WHAT THE TASK REQUIRES: Copies of all lines that contain "asiaboxdrama" are needed; take them from the data below.

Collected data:
BEGIN
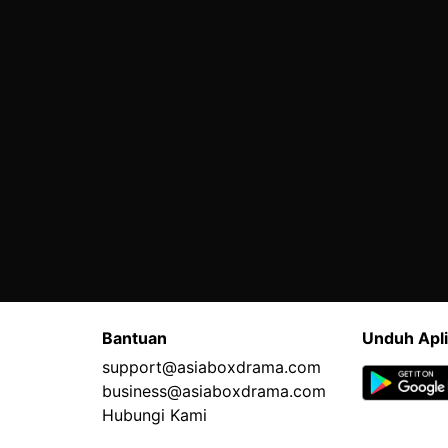
Bantuan
Unduh Apli
support@asiaboxdrama.com
business@asiaboxdrama.com
Hubungi Kami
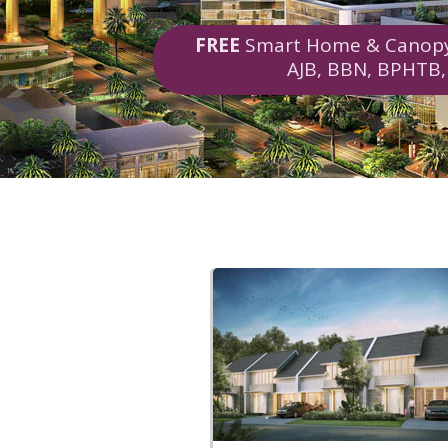
FREE
Smart Home & Cano
AJB, BBN, BPHTB,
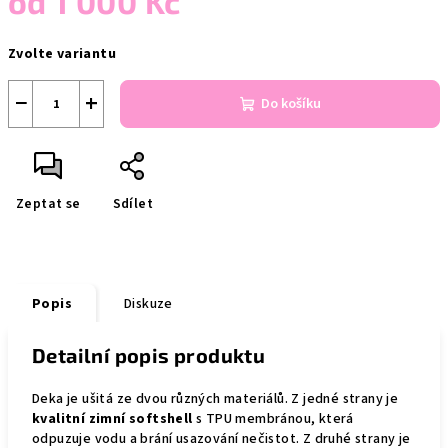
od
1 000 Kč
Měrná
Zvolte variantu
cena:
−
+
Do košíku
Zeptat se
Sdílet
Popis
Diskuze
Detailní popis produktu
Deka je ušitá ze dvou různých materiálů. Z jedné strany je
kvalitní zimní softshell
s TPU membránou, která
odpuzuje vodu a brání usazování nečistot. Z druhé strany je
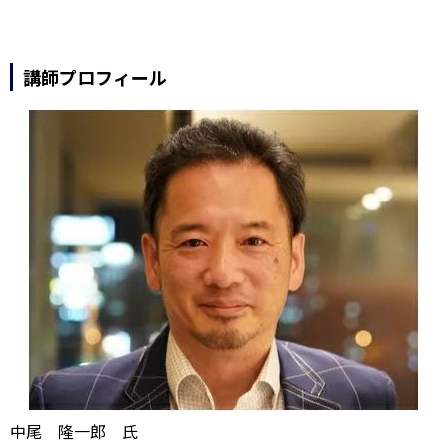
講師プロフィール
中尾 隆一郎 氏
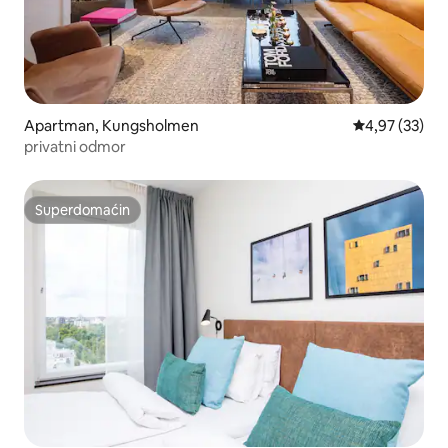
Apartman, Kungsholmen
Prosečna ocen
4,97 (33)
privatni odmor
Superdomaćin
Superdomaćin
END
FINAL ANSWER:
support@asiaboxdrama.com
business@asiaboxdrama.com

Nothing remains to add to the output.